> _What you have to do_: Each line of the data that mentions the string "заявку" needs to be identified and copied.
BEGIN Input data
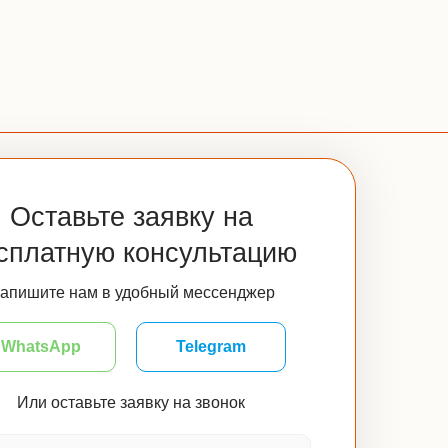
Оставьте заявку на
сплатную консультацию
апишите нам в удобный мессенджер
WhatsApp
Telegram
Или оставьте заявку на звонок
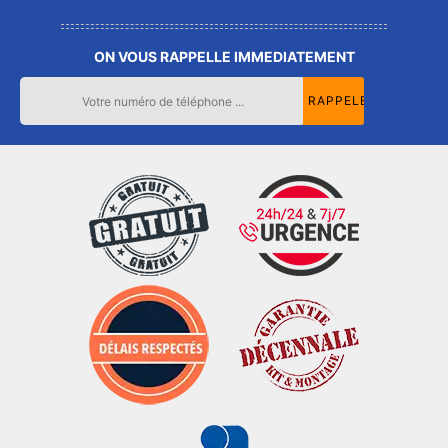
ON VOUS RAPPELLE IMMEDIATEMENT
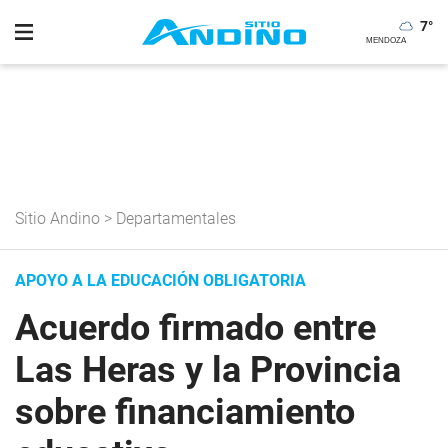
7
°
Sitio Andino
>
Departamentales
APOYO A LA EDUCACIÓN OBLIGATORIA
Acuerdo firmado entre
Las Heras y la Provincia
sobre financiamiento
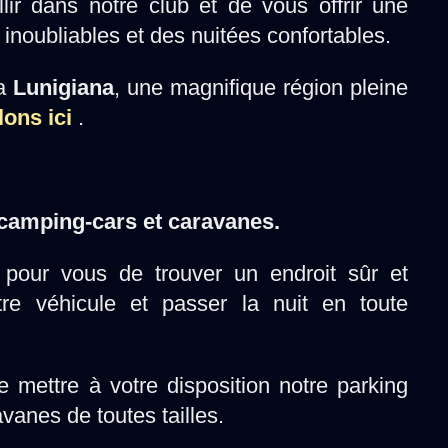
r dans notre club et de vous offrir une
inoubliables et des nuitées confortables.
la
Lunigiana
, une magnifique région pleine
lons ici
.
 camping-cars et caravanes.
pour vous de trouver un endroit sûr et
re véhicule et passer la nuit en toute
 mettre à votre disposition notre parking
avanes de toutes tailles.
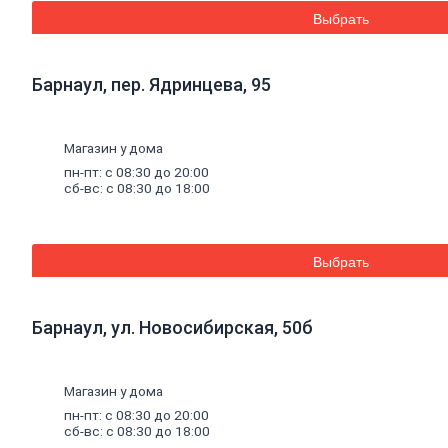
Эмали аэрозольные
Выбрать
Краска
водная
Краска для потолков
Краска для стен
Барнаул, пер. Ядринцева, 95
Краска специальная
Краска фасадная
Краска
масляная
Герметики
Магазин у дома
Акриловый герметик
пн-пт: с 08:30 до 20:00
Силиконовый универсальный
сб-вс: с 08:30 до 18:00
герметик
Силиконовый санитарный герметик
Термостойкий герметик
Специальный герметик
Выбрать
Пена
монтажная
и
очистители
Пена монтажная
Очиститель пены
Клей
Барнаул, ул. Новосибирская, 50б
Жидкие гвозди
Клей универсальный
Клей обойный
Магазин у дома
Клей специальный
Составы
для
дерева
и
антисептики
пн-пт: с 08:30 до 20:00
Антисептики биозащитные
сб-вс: с 08:30 до 18:00
Составы огнебиозащитные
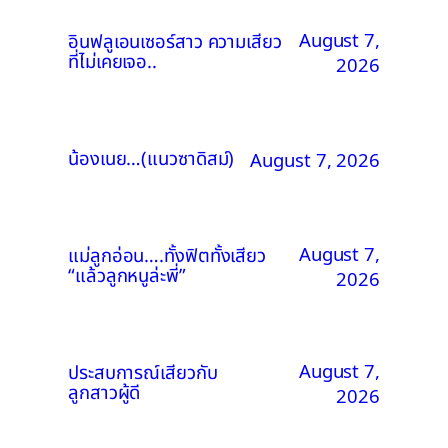
August 7,
อินฟลูเอนเซอร์สาว ความเสียว
ที่ไม่เคยเจอ..
2026
น้องเนย…(แนวซาดิสม์)
August 7, 2026
August 7,
แม่ลูกอ่อน….ทั้งฟิตทั้งเสียว
“แล้วลูกหนูล่ะพี่”
2026
August 7,
ประสบการณ์เสียวกับ
ลูกสาวผู้ดี
2026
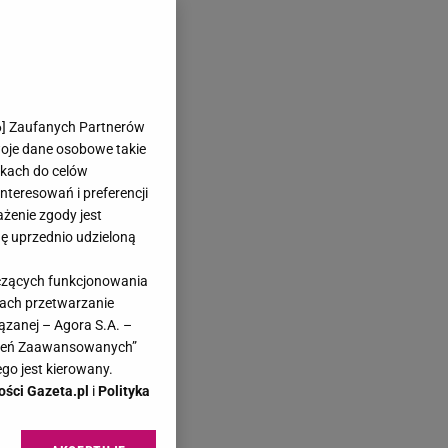
6
] Zaufanych Partnerów
woje dane osobowe takie
likach do celów
teresowań i preferencji
ażenie zgody jest
dę uprzednio udzieloną
yczących funkcjonowania
kach przetwarzanie
ązanej – Agora S.A. –
awień Zaawansowanych”
go jest kierowany.
ości Gazeta.pl
i
Polityka
li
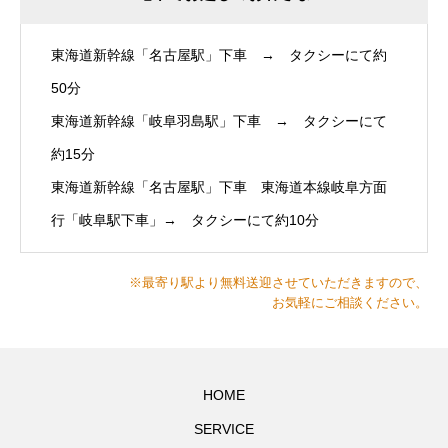
東海道新幹線「名古屋駅」下車 → タクシーにて約
50分
東海道新幹線「岐阜羽島駅」下車 → タクシーにて
約15分
東海道新幹線「名古屋駅」下車 東海道本線岐阜方面
行「岐阜駅下車」→ タクシーにて約10分
※最寄り駅より無料送迎させていただきますので、
お気軽にご相談ください。
HOME
SERVICE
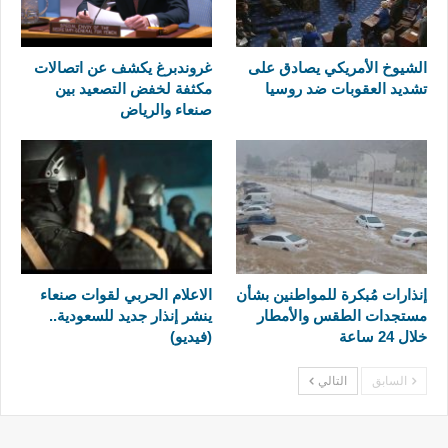
الشيوخ الأمريكي يصادق على
غروندبرغ يكشف عن اتصالات
تشديد العقوبات ضد روسيا
مكثفة لخفض التصعيد بين
صنعاء والرياض
إنذارات مُبكرة للمواطنين بشأن
الاعلام الحربي لقوات صنعاء
مستجدات الطقس والأمطار
ينشر إنذار جديد للسعودية..
خلال 24 ساعة
(فيديو)
السابق
التالي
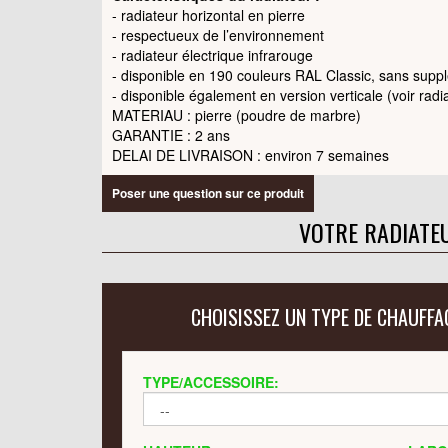
- radiateur horizontal en pierre
- respectueux de l’environnement
- radiateur électrique infrarouge
- disponible en 190 couleurs RAL Classic, sans supp
- disponible également en version verticale (voir rad
MATERIAU : pierre (poudre de marbre)
GARANTIE : 2 ans
DELAI DE LIVRAISON : environ 7 semaines
Poser une question sur ce produit
VOTRE RADIATE
CHOISISSEZ UN TYPE DE CHAUFFA
TYPE/ACCESSOIRE:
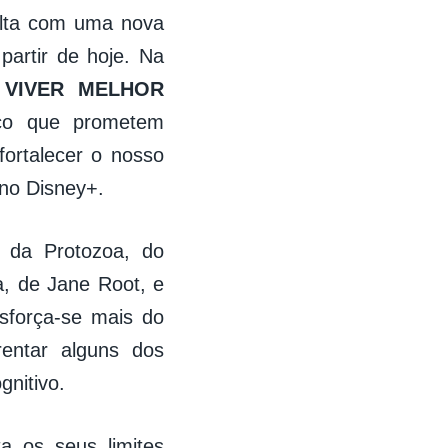
lta com uma nova
artir de hoje. Na
 VIVER MELHOR
sco que prometem
fortalecer o nosso
 no Disney+.
 da Protozoa, do
, de Jane Root, e
sforça-se mais do
entar alguns dos
gnitivo.
a os seus limites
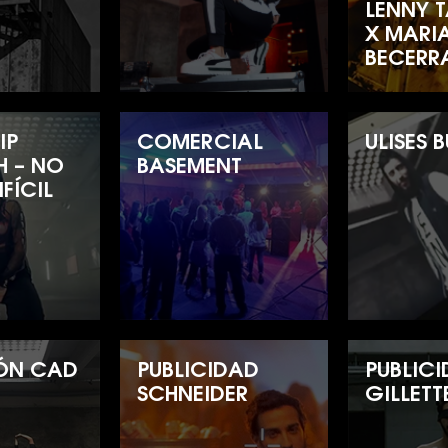
LENNY 
X MARI
BECERR
IP
COMERCIAL
ULISES 
H – NO
BASEMENT
IFÍCIL
ÓN CAD
PUBLICIDAD
PUBLIC
SCHNEIDER
GILLETT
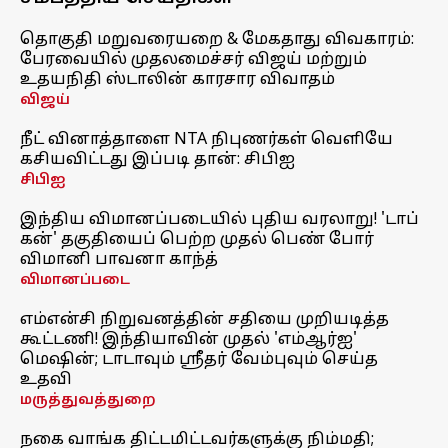
தொகுதி மறுவரையறை & மேகதாது விவகாரம்:
பேரவையில் முதலமைச்சர் விஜய் மற்றும்
உதயநிதி ஸ்டாலின் காரசார விவாதம்
விஜய்
நீட் வினாத்தாளை NTA நிபுணர்கள் வெளியே
கசியவிட்டது இப்படி தான்: சிபிஐ
சிபிஐ
இந்திய விமானப்படையில் புதிய வரலாறு! 'டாப்
கன்' தகுதியைப் பெற்ற முதல் பெண் போர்
விமானி பாவனா காந்த்
விமானப்படை
எம்என்சி நிறுவனத்தின் சதியை முறியடித்த
கூட்டணி! இந்தியாவின் முதல் 'எம்ஆர்ஐ'
மெஷின்; டாடாவும் ஸ்ரீதர் வேம்புவும் செய்த
உதவி
மருத்துவத்துறை
நகை வாங்க திட்டமிட்டவர்களுக்கு நிம்மதி;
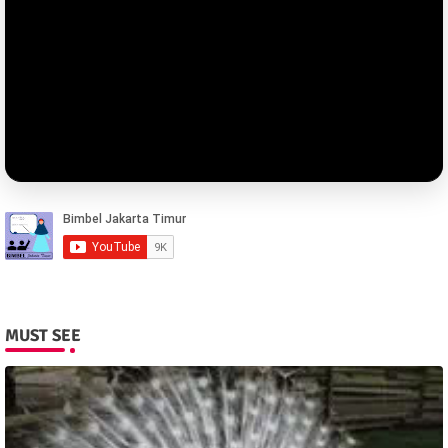
MUST SEE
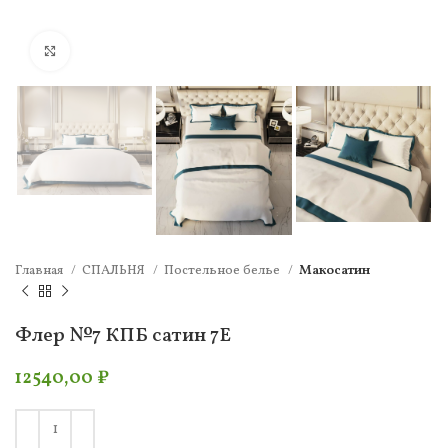
Нажмите, чтобы увеличить
Главная
СПАЛЬНЯ
Постельное белье
Макосатин
Флер №7 КПБ сатин 7Е
12540,00
₽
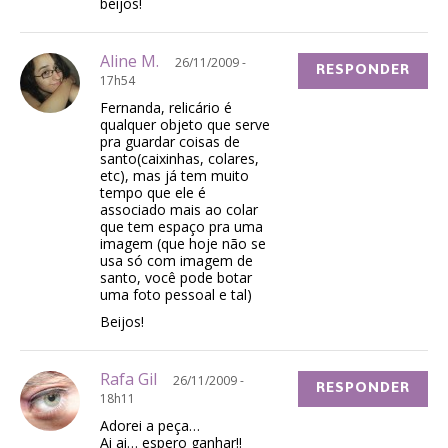
beijos!
Aline M.
26/11/2009 -
RESPONDER
17h54
Fernanda, relicário é
qualquer objeto que serve
pra guardar coisas de
santo(caixinhas, colares,
etc), mas já tem muito
tempo que ele é
associado mais ao colar
que tem espaço pra uma
imagem (que hoje não se
usa só com imagem de
santo, você pode botar
uma foto pessoal e tal)
Beijos!
Rafa Gil
26/11/2009 -
RESPONDER
18h11
Adorei a peça…
Ai ai… espero ganhar!!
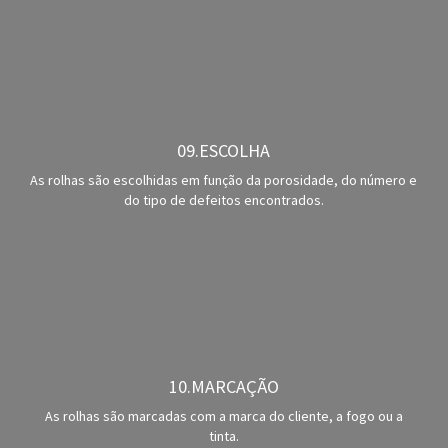
09.ESCOLHA
As rolhas são escolhidas em função da porosidade, do número e
do tipo de defeitos encontrados.
10.MARCAÇÃO
As rolhas são marcadas com a marca do cliente, a fogo ou a
tinta.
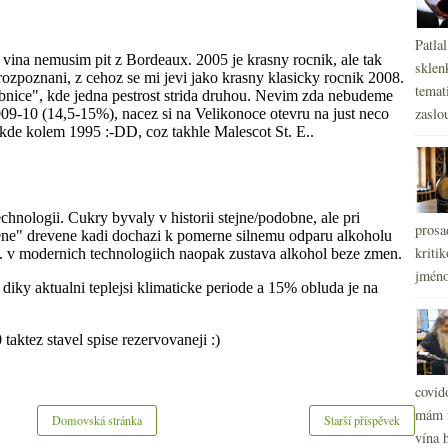
Patla
sklen
temati
zaslou
prosa
kritik
jméno
covid
mám r
Domovská stránka
Starší příspěvek
vína h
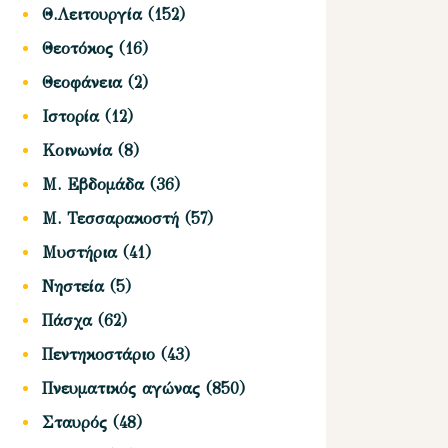
Θ.Λειτουργία
(152)
Θεοτόκος
(16)
Θεοφάνεια
(2)
Ιστορία
(12)
Κοινωνία
(8)
Μ. Εβδομάδα
(36)
Μ. Τεσσαρακοστή
(57)
Μυστήρια
(41)
Νηστεία
(5)
Πάσχα
(62)
Πεντηκοστάριο
(43)
Πνευματικός αγώνας
(850)
Σταυρός
(48)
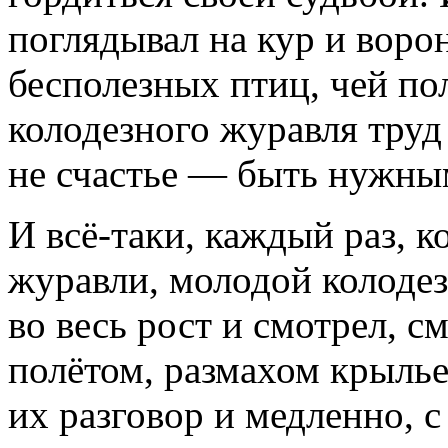
поглядывал на кур и воро
бесполезных птиц, чей полё
колодезного журавля труд
не счастье — быть нужным
И всё-таки, каждый раз, к
журавли, молодой колоде
во весь рост и смотрел, с
полётом, размахом крылье
их разговор и медленно, с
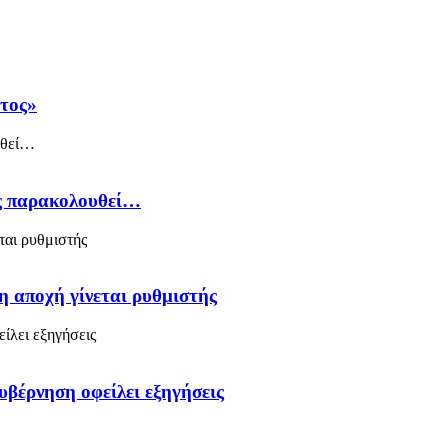
άτος»
ός παρακολουθεί…
η αποχή γίνεται ρυθμιστής
υβέρνηση οφείλει εξηγήσεις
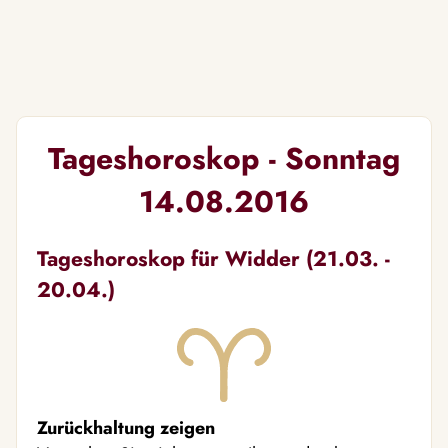
Tageshoroskop - Sonntag
14.08.2016
Tageshoroskop für Widder (21.03. -
20.04.)
Zurückhaltung zeigen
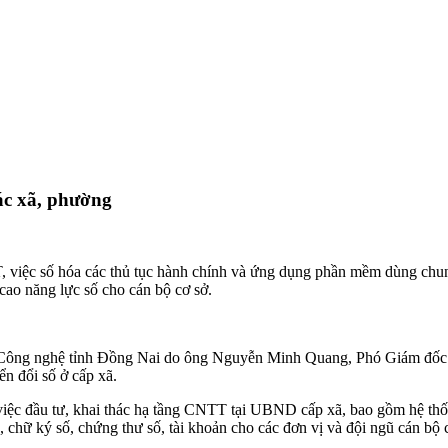
ác xã, phường
 việc số hóa các thủ tục hành chính và ứng dụng phần mềm dùng chung
cao năng lực số cho cán bộ cơ sở.
 Công nghệ tỉnh Đồng Nai do ông Nguyễn Minh Quang, Phó Giám đốc S
ển đổi số ở cấp xã.
á việc đầu tư, khai thác hạ tầng CNTT tại UBND cấp xã, bao gồm hệ thố
 chữ ký số, chứng thư số, tài khoản cho các đơn vị và đội ngũ cán bộ 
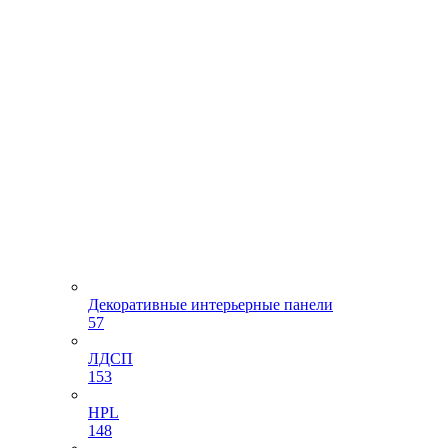
Декоративные интерьерные панели
57
ЛДСП
153
HPL
148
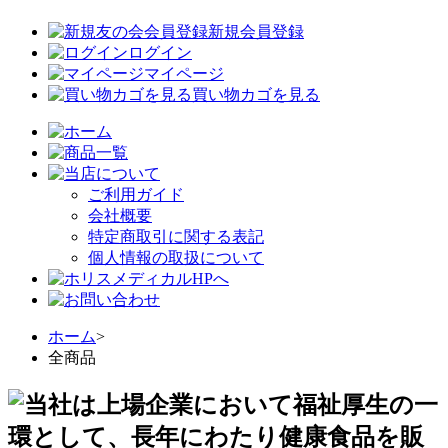
新規会員登録
ログイン
マイページ
買い物カゴを見る
ご利用ガイド
会社概要
特定商取引に関する表記
個人情報の取扱について
ホーム
>
全商品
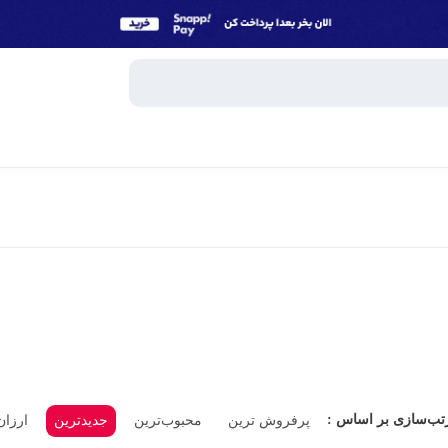
وبایل
اسپیکر
میکروفون
ساعت هوش
و تبلت
هندزفری، 
جانبی
پاوربانک
تب‌سازی بر اساس :
پرفروش ترین
محبوب‌ترین
جدیدترین
ارزان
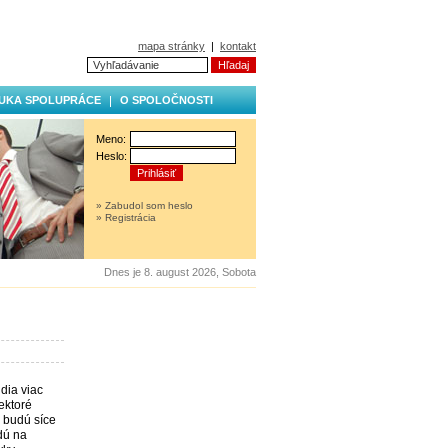
mapa stránky
|
kontakt
UKA SPOLUPRÁCE
O SPOLOČNOSTI
Meno:
Heslo:
» Zabudol som heslo
» Registrácia
Dnes je 8. august 2026, Sobota
udia viac
iektoré
, budú síce
udú na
END Input data
> _Result_:
Оставьте заявку на
Или оставьте заявку на звонок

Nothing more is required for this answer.